A escola e a fragilização da democracia
Não se conhece uma assumpção de culpa quando a democracia é empurrada para um degrau inferior. Mas decerto que há justificações. A escola pode dar um importante contributo, em duas ou três gerações, para a consolidação da democracia ou para a sua fragilização. Comprova-se, por exemplo, a relação directa e proporcional entre a qualidade democrática das escolas, a ambição escolar dos alunos e a confiança nos professores, por muito difíceis que sejam esses estudos empíricos. E a ambição escolar é tão determinante como as condições socioeconómicas.
Como Portugal tem elevadas taxas de insucesso e abandono escolares, é natural que a desorientação, e a constante alteração de políticas, seja simultaneamente causa e consequência e se transforme em autofagia. Há uma justificação no longo prazo se nos compararmos com quem eliminou o analfabetismo no século XIX e onde a ambição escolar é inquestionável. Contudo, há variáveis importantes no curto prazo e a confiança nos professores é preciosa. É um requisito relacional decisivo para a robustez da democracia. Para além de tudo, a desconfiança nos professores é intuída pelos alunos, desautoriza salas de aula, prejudica o ensino, afecta todos os alunos e "cria" escolas para os "mais informados". E é essa segregação social (porque as escolas têm limites de vagas) que dificulta a redução do abandono escolar. A "miscigenação das diversas condições" é tão determinante para a elevação das escolas e dos sistemas escolares como é, em sentido lato, para o crescimento da decisiva classe média que fortalece a democracia (é ler Hannah Arendt).

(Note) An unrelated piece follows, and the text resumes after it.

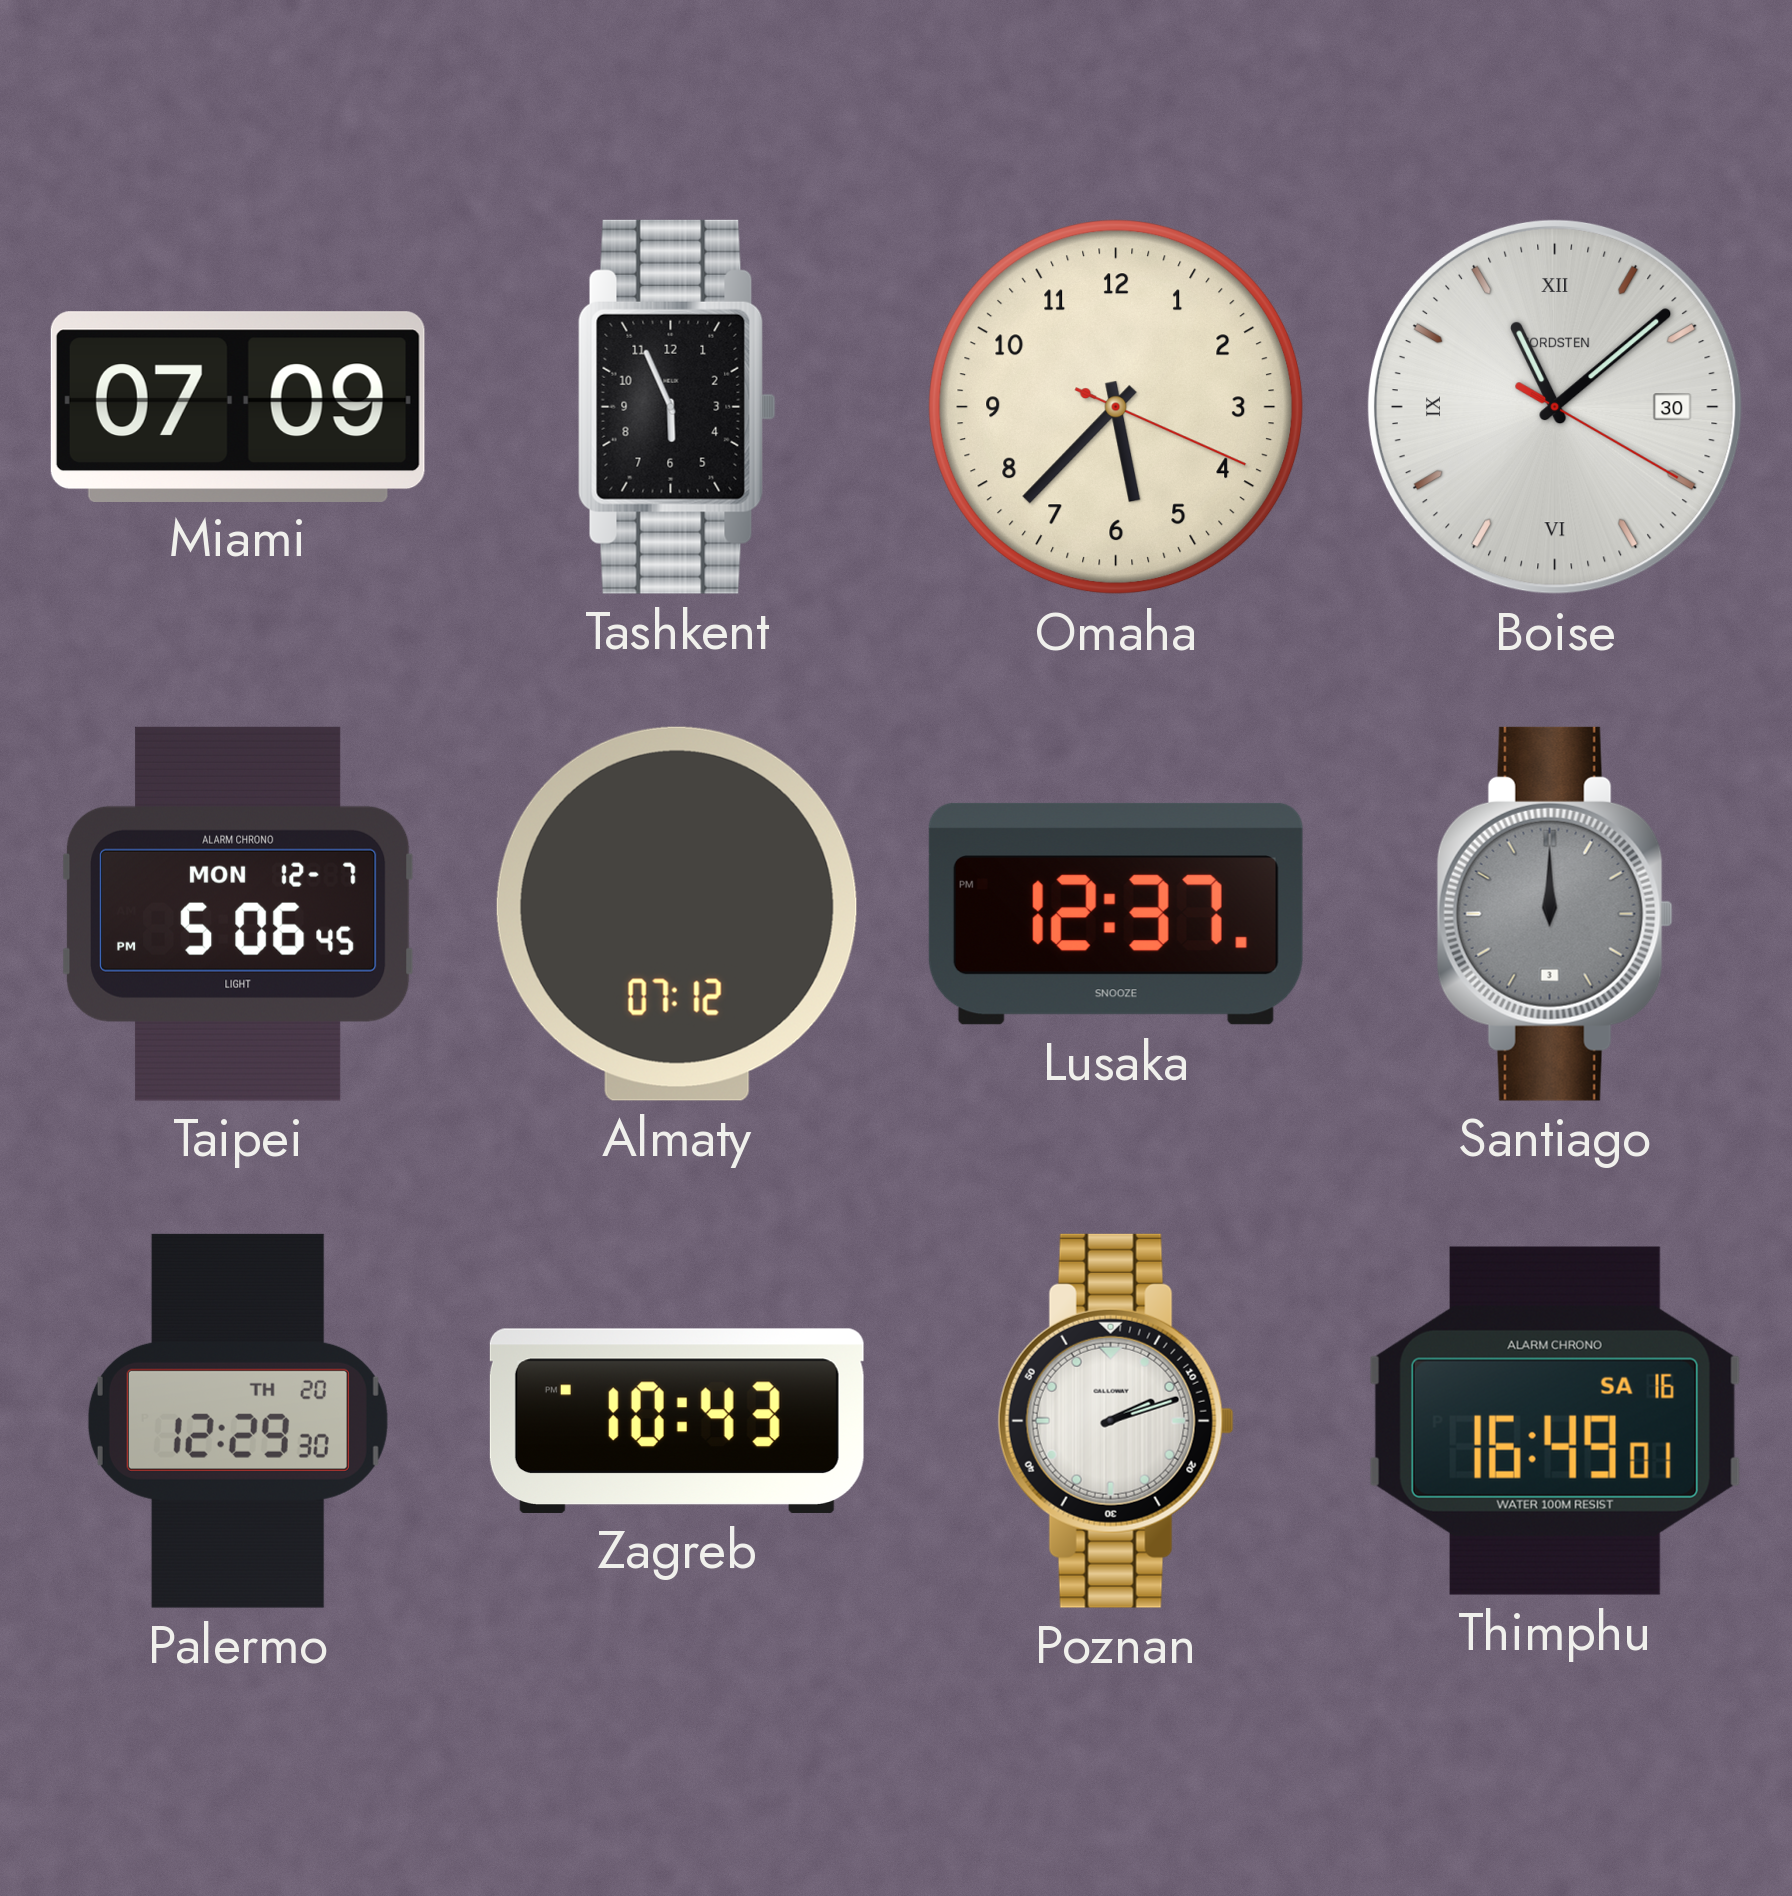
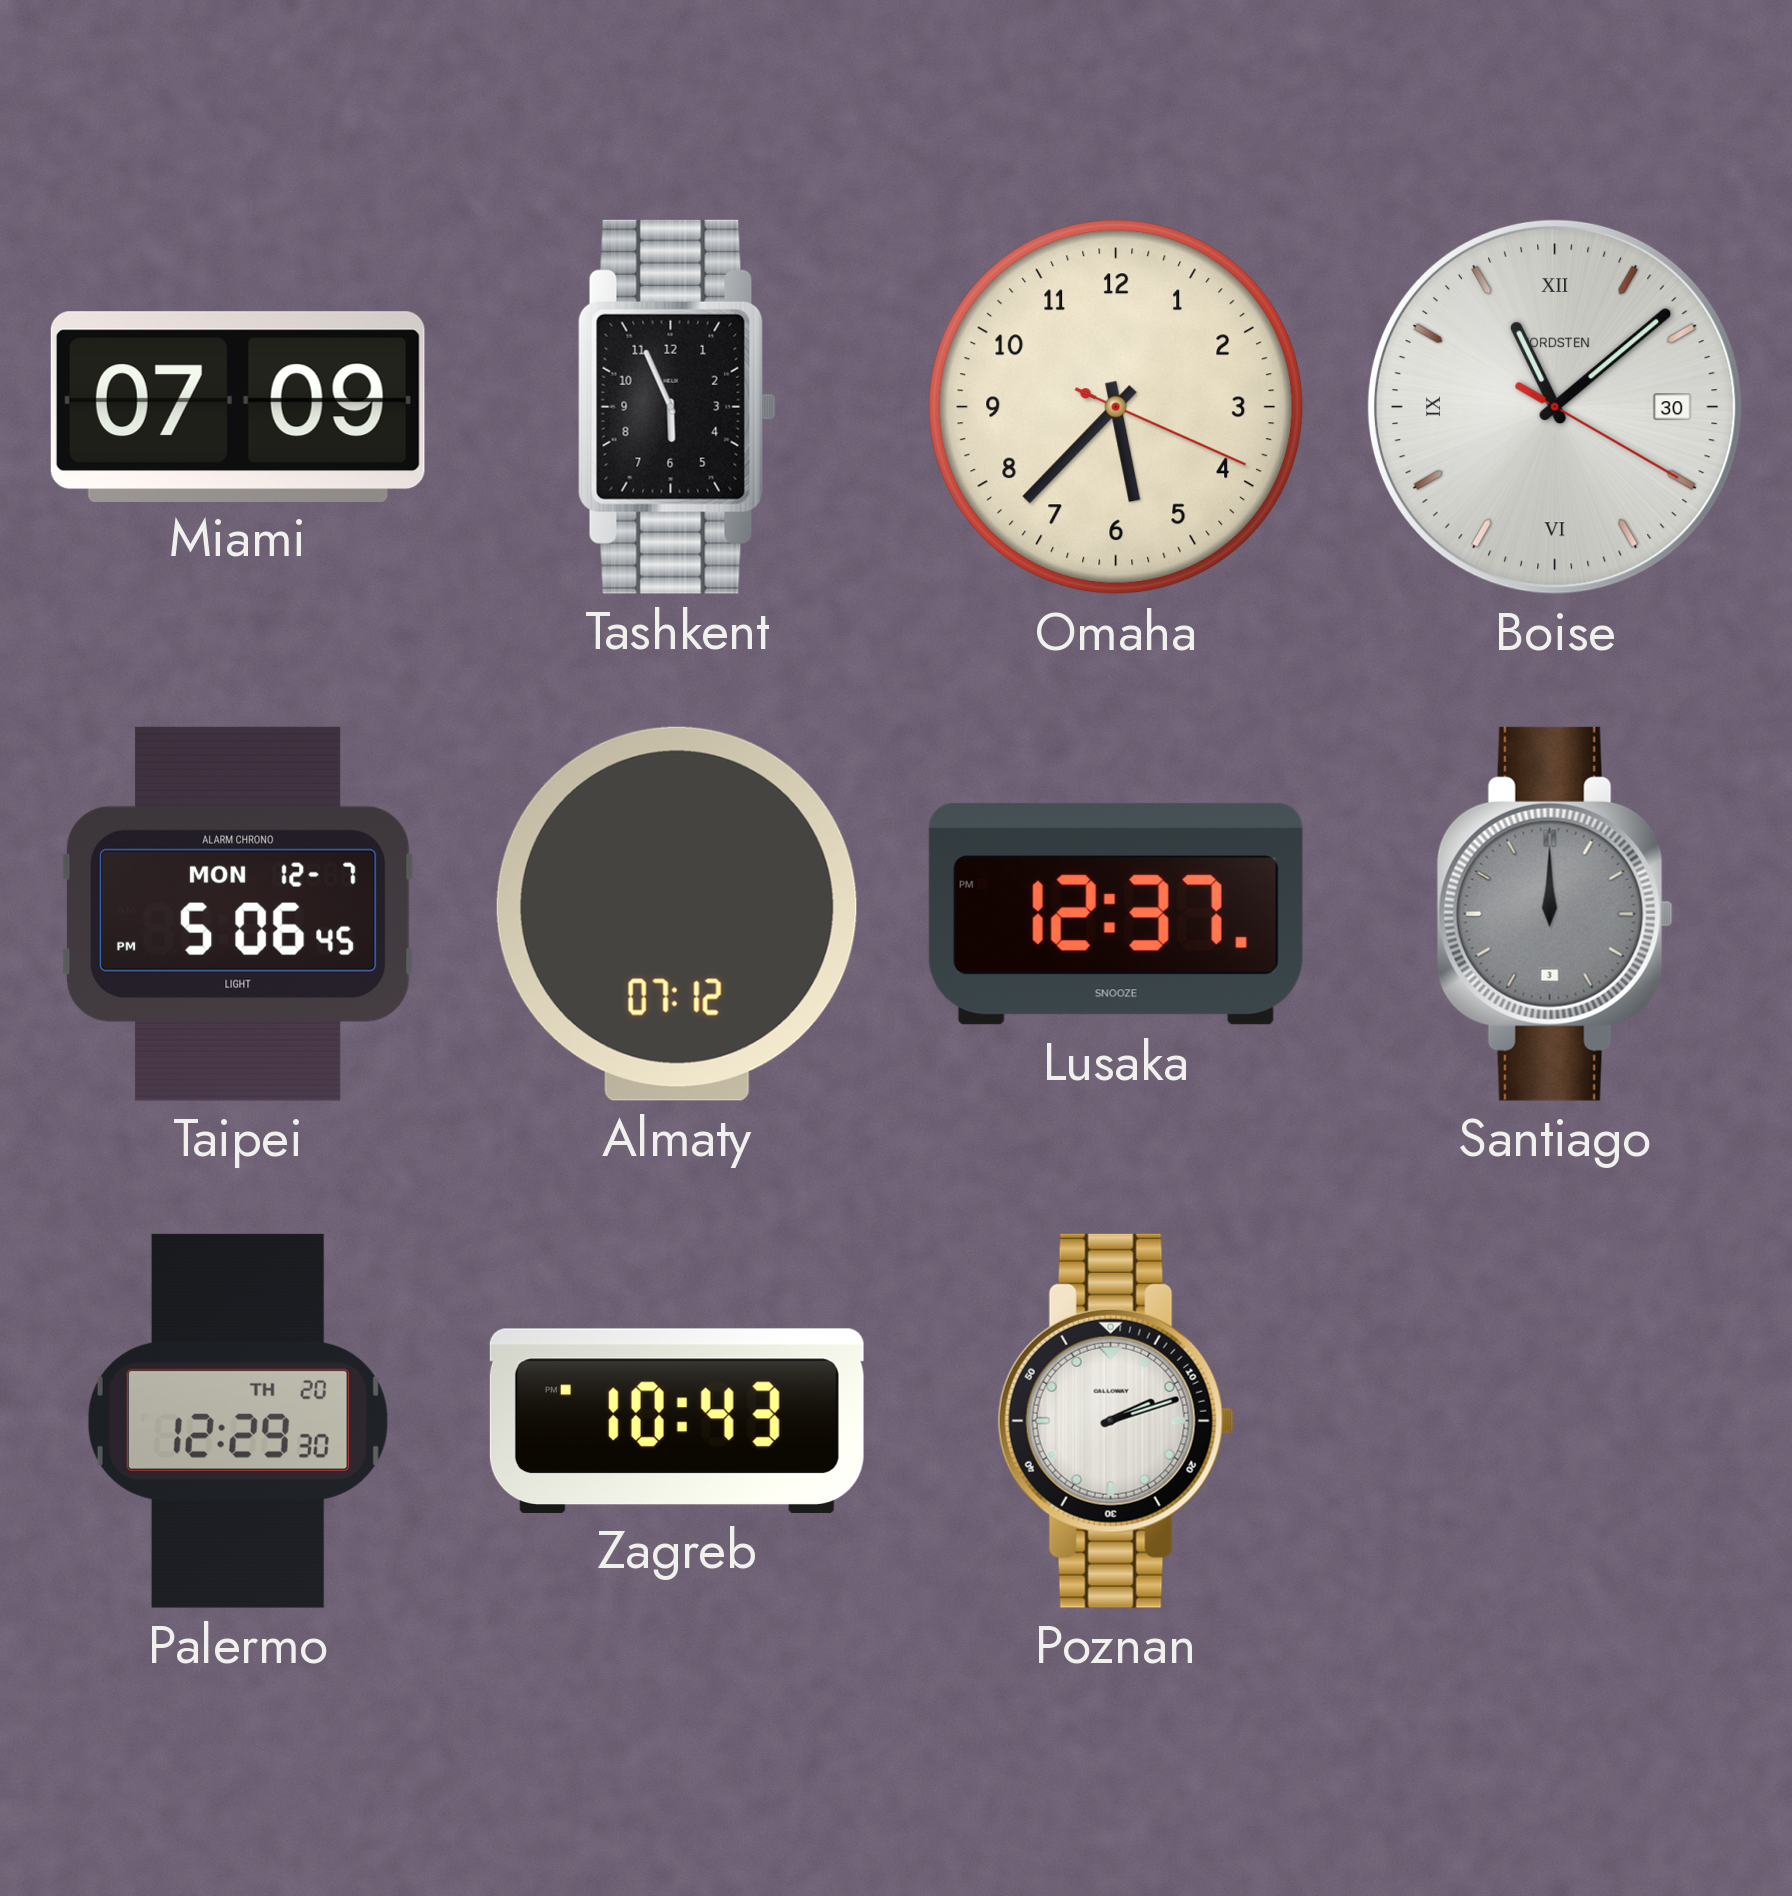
Thimphu: 16:49 -> none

Regredimos na última década e meia. Houve um choque de desconfiança nos professores evidenciada, desde logo, pela hiperburocracia, pela avaliação de professores (a farsa "meritocrática"), pelo estatuto do aluno (o "cliente tem sempre razão" não se pode aplicar à escola) e pelo modelo de gestão escolar (um recuo democrático já desaconselhado no século passado). São instrumentos fundamentais que entraram num caminho disruptivo, e em que a actual maioria estranhamente não toca, contribuindo assim de modo indesculpável para a fragilização da democracia (e, depois, admiramo-nos).
Reescrito.
1ª edição em 10 de Maio de 2012.
Imagem do célebre "Clube dos Poetas Mortos",
uma intemporal homenagem à democracia.